* [INFORMATION SHOWN]
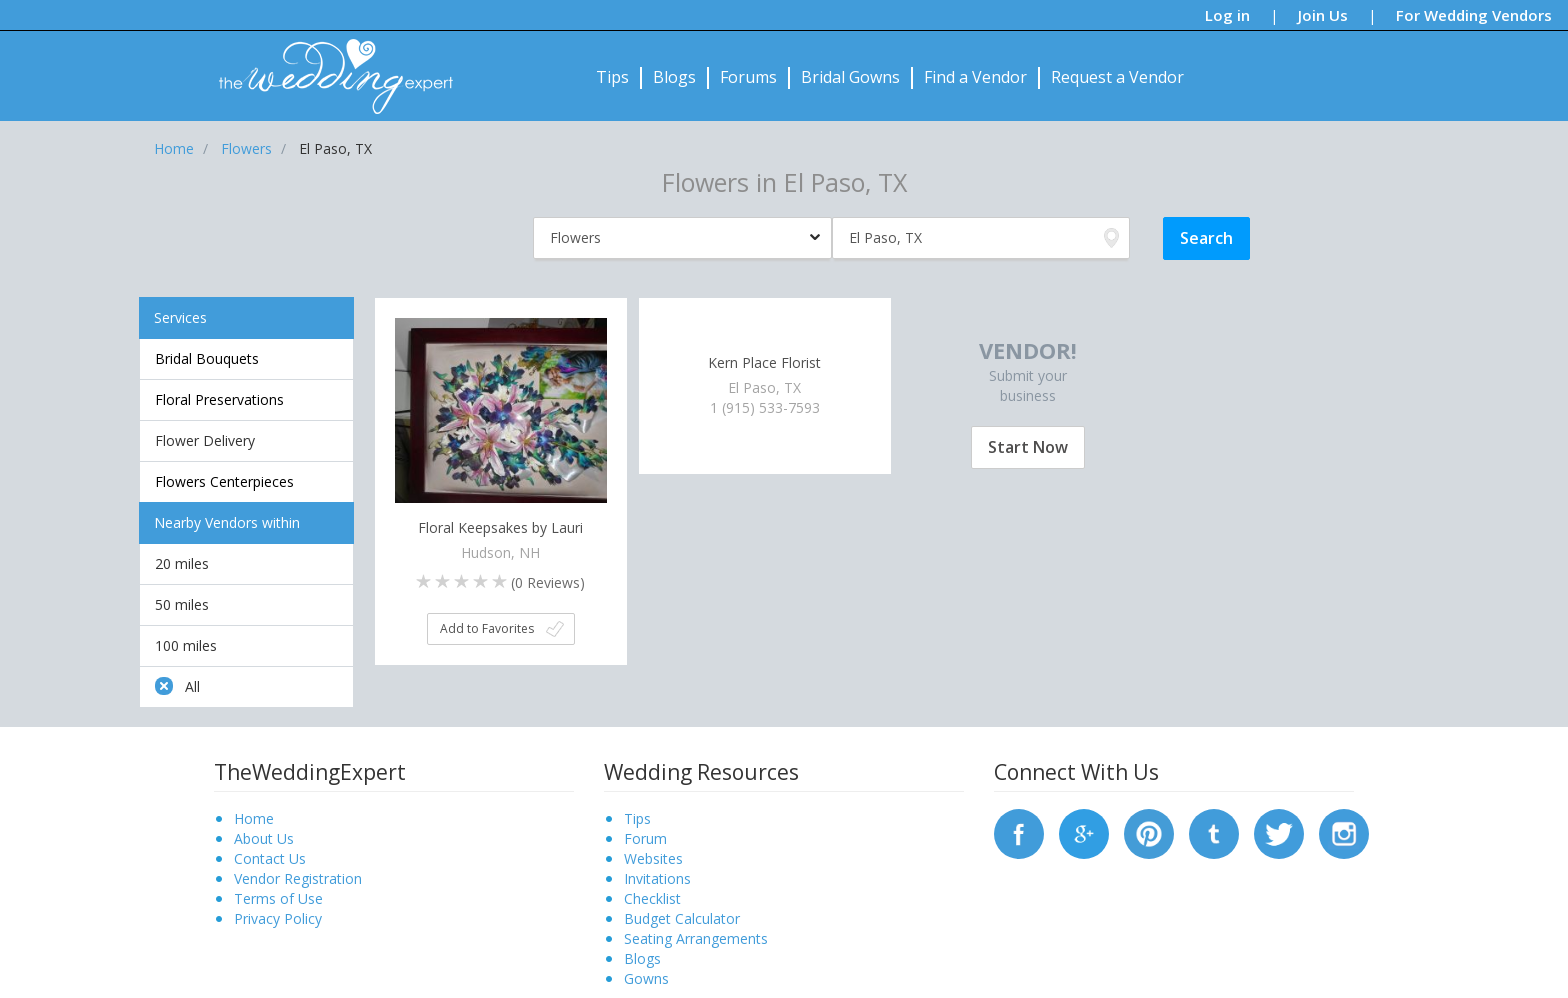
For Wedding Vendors (1474, 15)
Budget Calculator (682, 918)
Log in (1227, 15)
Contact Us (270, 858)
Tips (612, 77)
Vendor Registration (298, 878)
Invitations (657, 878)
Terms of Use (278, 898)
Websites (653, 858)
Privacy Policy (278, 918)
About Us (264, 838)
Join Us (1323, 15)
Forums (748, 77)
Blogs (674, 77)
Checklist (652, 898)
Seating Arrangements (696, 938)
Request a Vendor (1117, 77)
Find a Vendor (975, 77)
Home (254, 818)
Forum (645, 838)
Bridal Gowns (850, 77)
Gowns (646, 978)
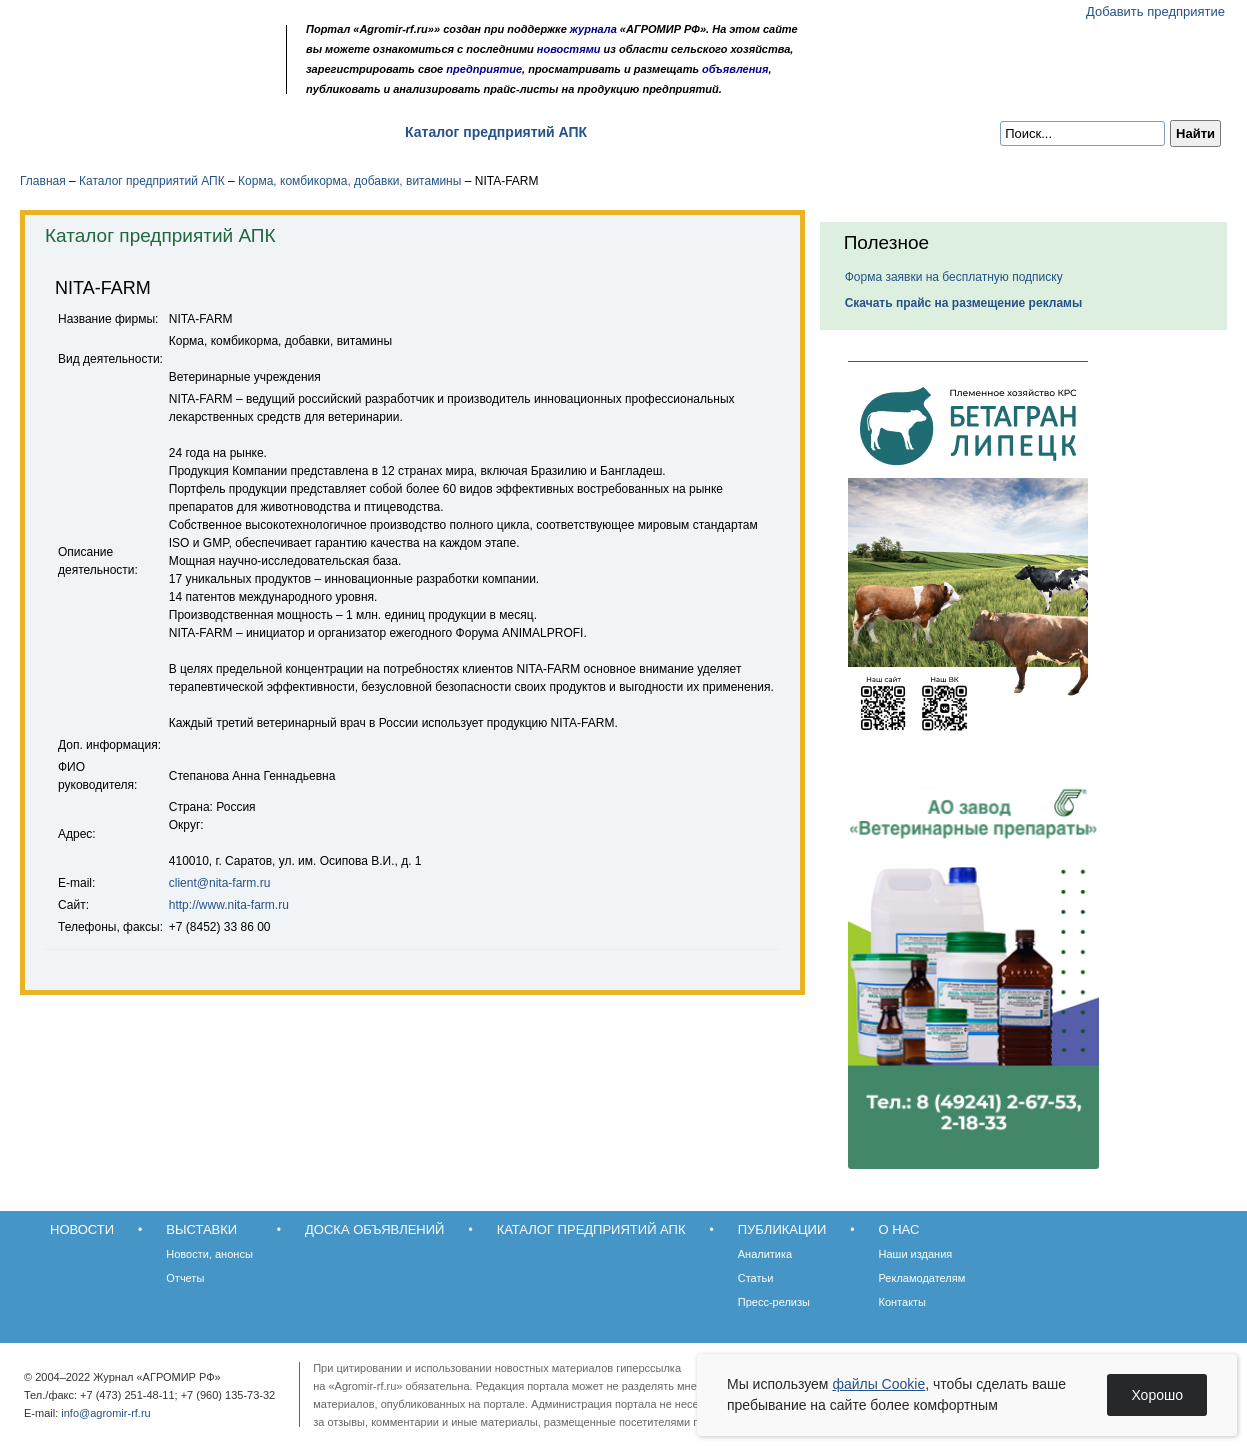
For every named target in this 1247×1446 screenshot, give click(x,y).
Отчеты (185, 1278)
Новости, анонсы (209, 1254)
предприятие (484, 69)
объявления (735, 69)
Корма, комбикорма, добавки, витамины (349, 181)
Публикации (664, 132)
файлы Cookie (878, 1384)
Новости (71, 132)
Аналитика (765, 1254)
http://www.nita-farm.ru (229, 905)
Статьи (756, 1278)
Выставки (170, 132)
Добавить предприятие (1155, 11)
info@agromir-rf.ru (105, 1413)
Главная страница (112, 82)
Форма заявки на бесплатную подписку (954, 277)
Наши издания (916, 1254)
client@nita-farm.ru (220, 883)
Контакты (903, 1302)
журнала (593, 29)
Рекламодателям (922, 1278)
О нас (760, 132)
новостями (569, 49)
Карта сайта (166, 82)
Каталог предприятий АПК (496, 132)
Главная (43, 181)
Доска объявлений (304, 132)
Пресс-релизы (774, 1302)
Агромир (148, 46)
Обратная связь (139, 82)
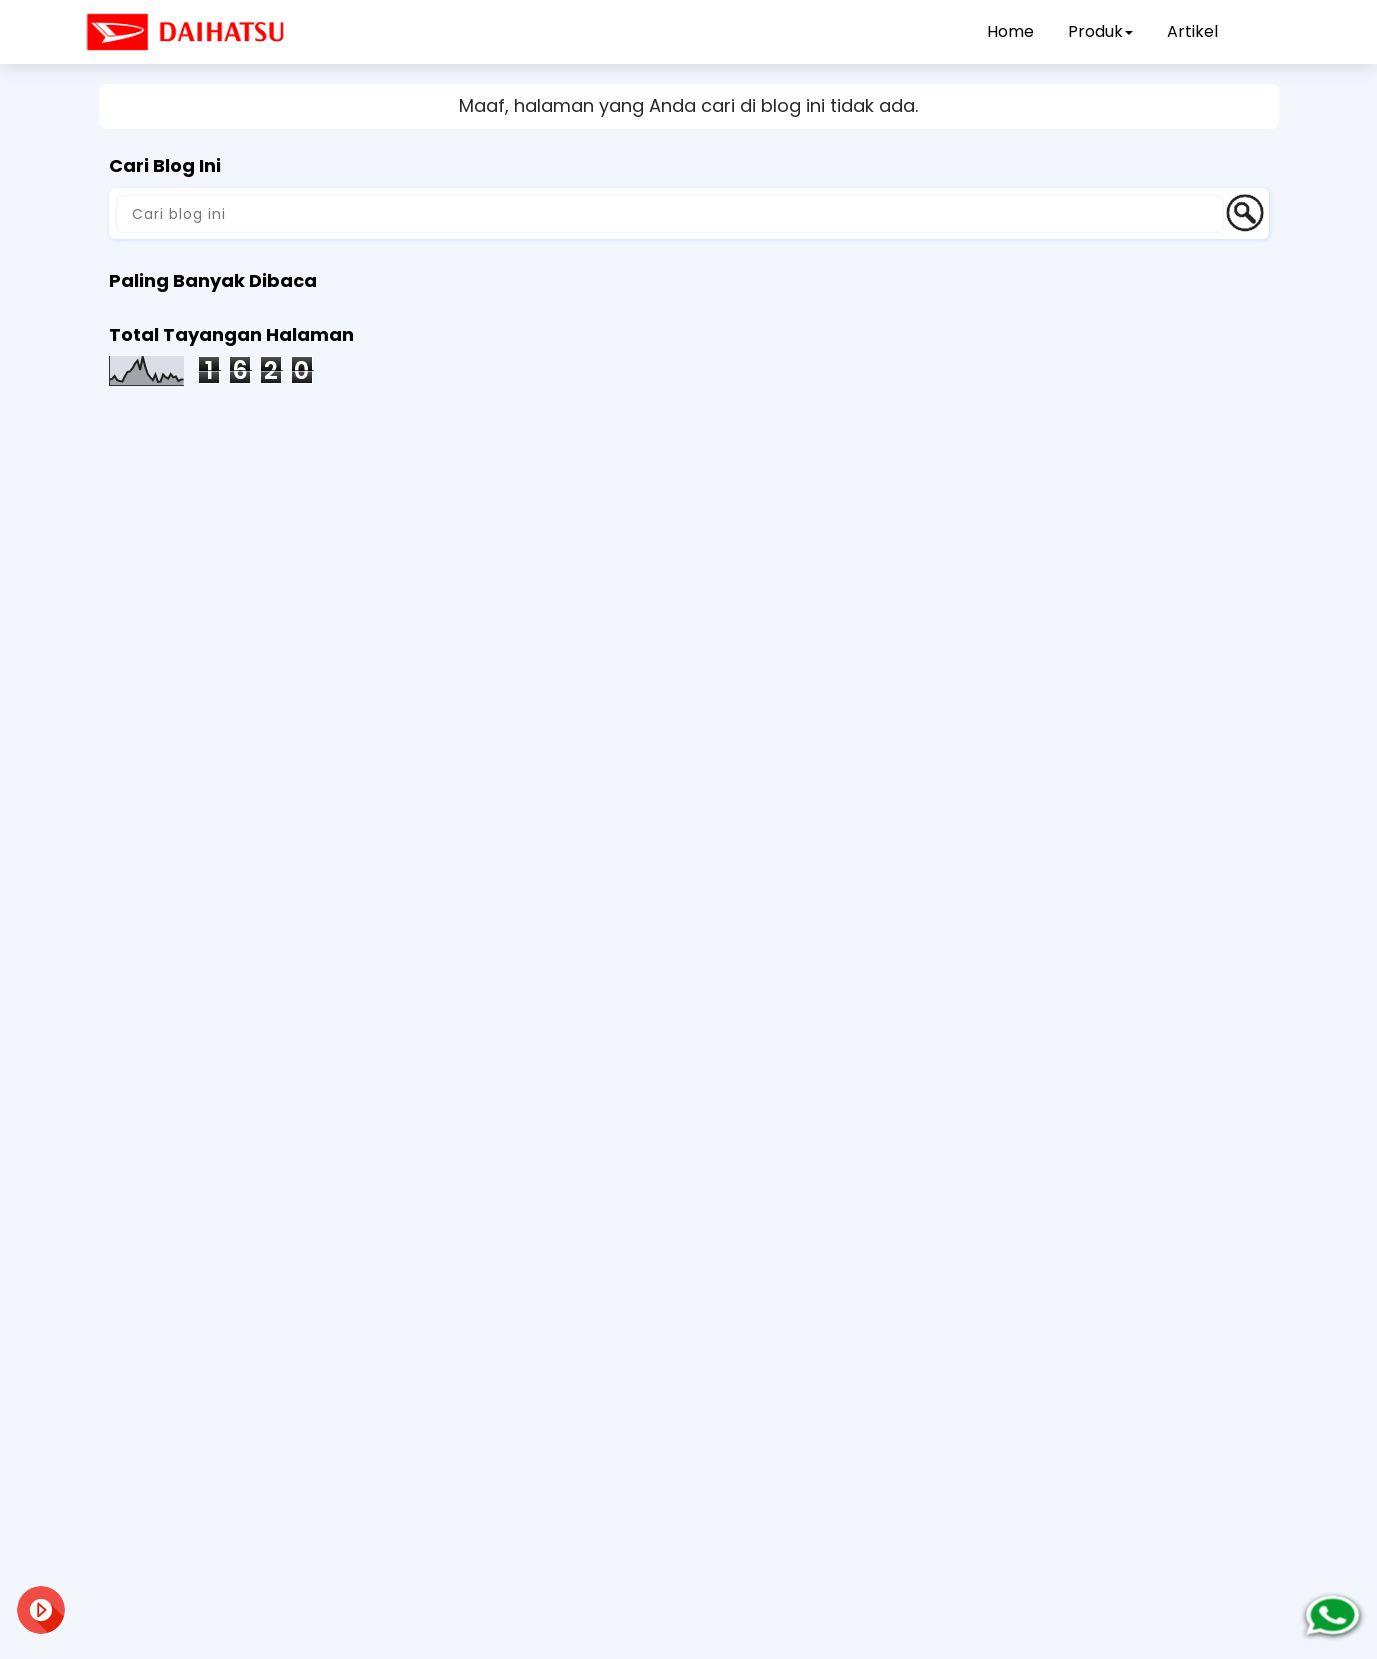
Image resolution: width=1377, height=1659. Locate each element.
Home (1010, 31)
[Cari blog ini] (670, 214)
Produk (1100, 31)
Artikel (1192, 31)
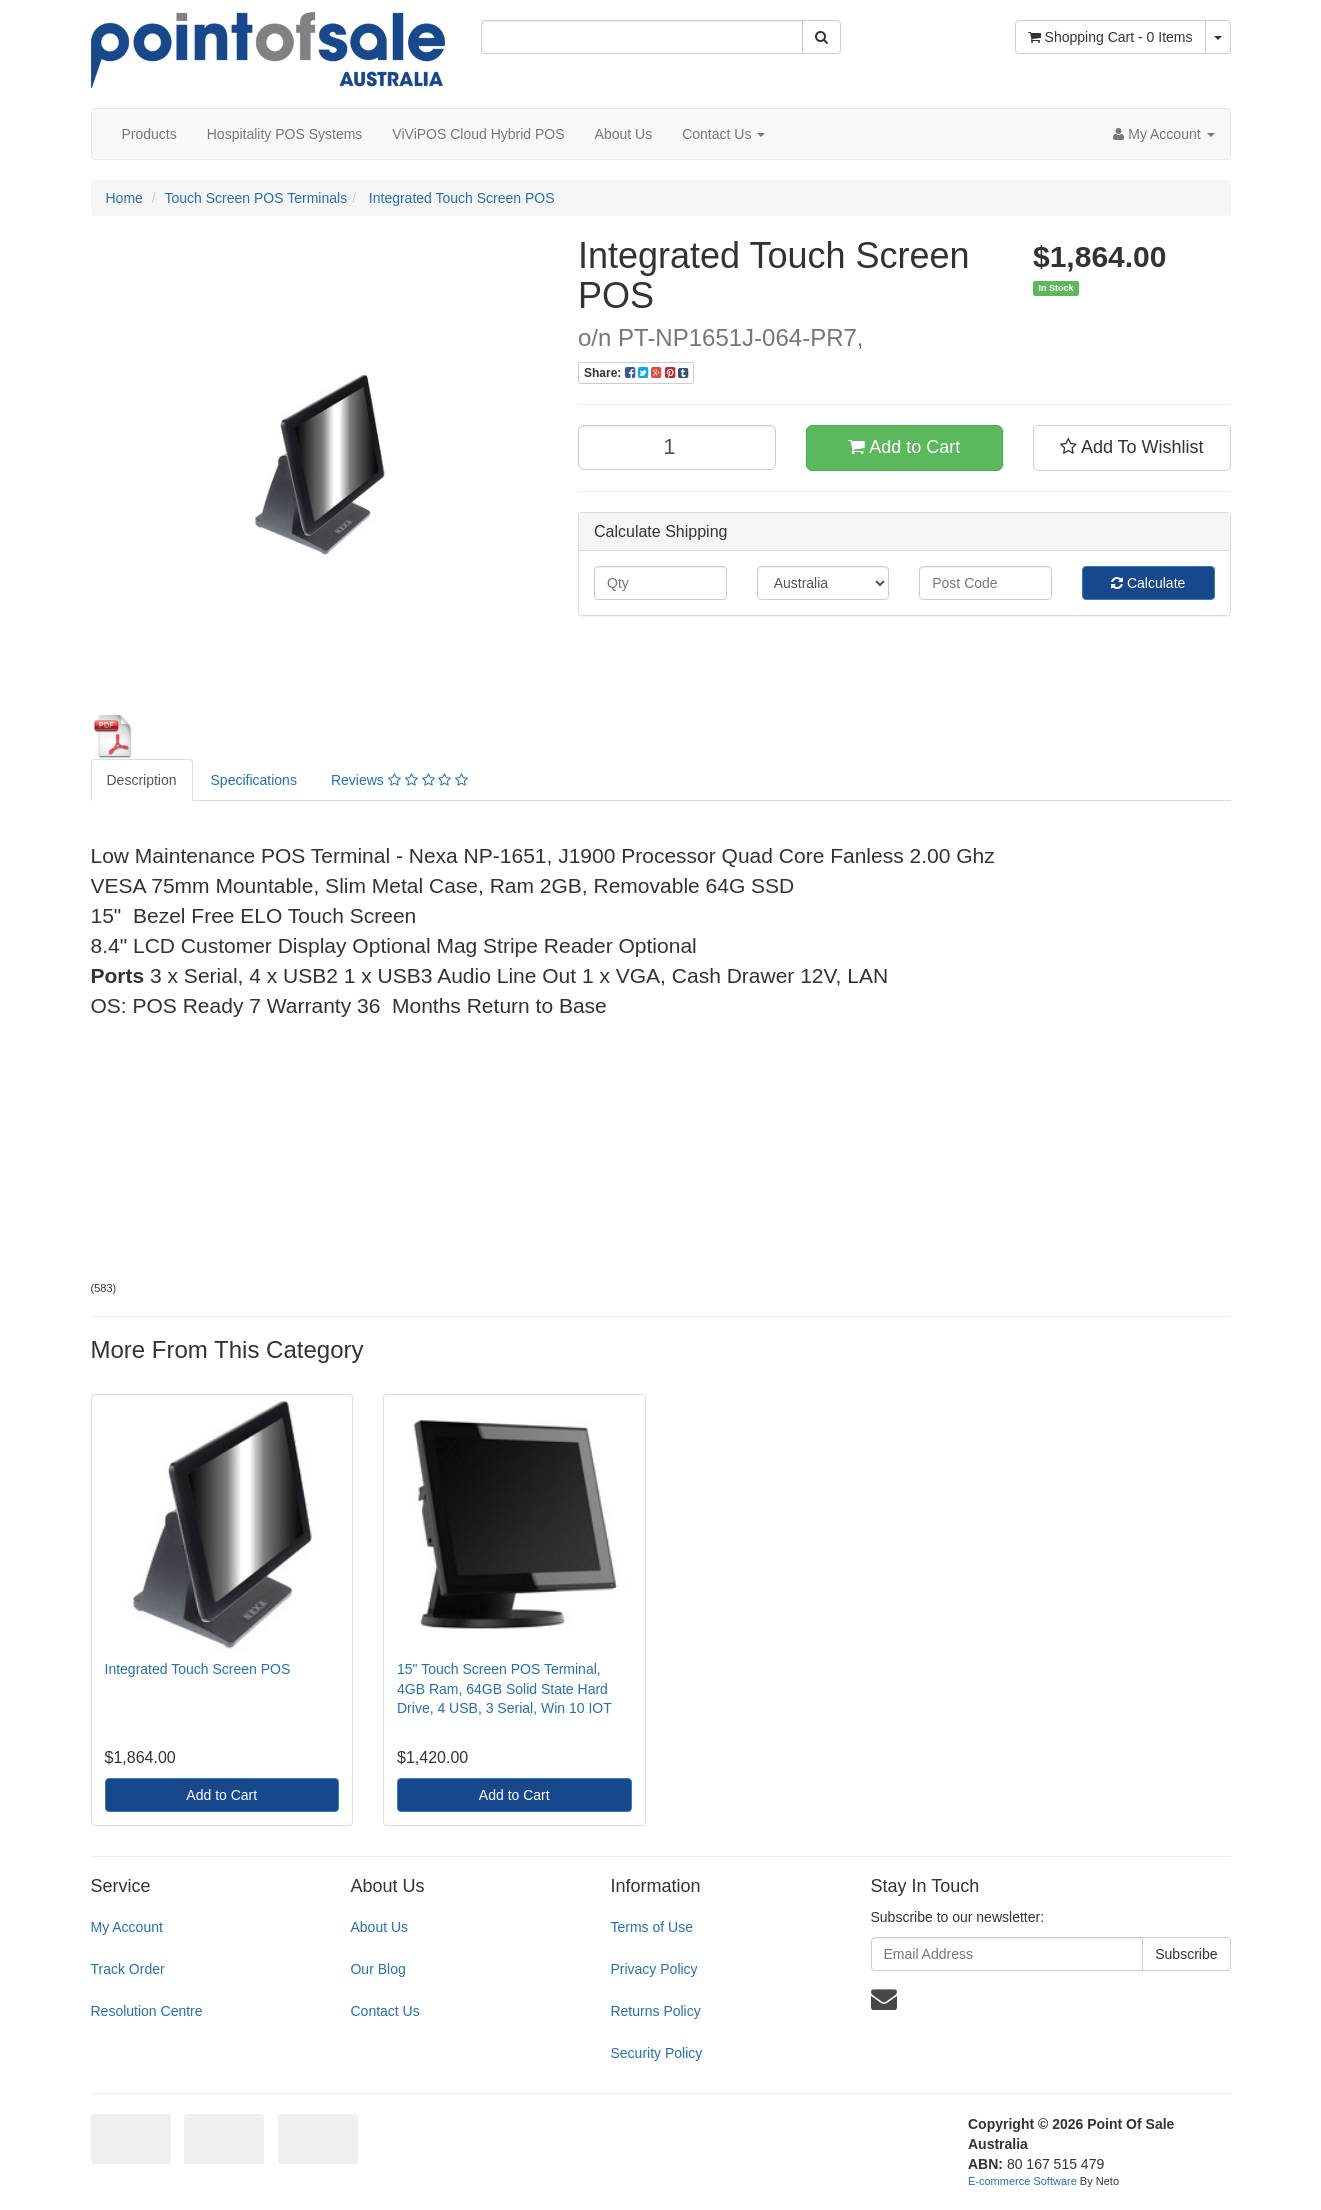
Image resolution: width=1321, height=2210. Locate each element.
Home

* [TASK GOAL] The lines running from the one with "Каталог предприятий АПК (496, 132)" to the close of the material above are to be retyped exactly; no picture is to be included.

* [WRITTEN SOLUTION]
Каталог предприятий АПК (496, 132)
Главная (43, 181)
Доска объявлений (304, 132)
Пресс-релизы (774, 1302)
Агромир (148, 46)
Обратная связь (139, 82)
Image resolution: width=1377, height=1659. Locate each element.
Home (1010, 31)
[Cari blog ini] (670, 214)
Produk (1100, 31)
Artikel (1192, 31)
Image resolution: width=1321, height=2210. Locate each element.
Home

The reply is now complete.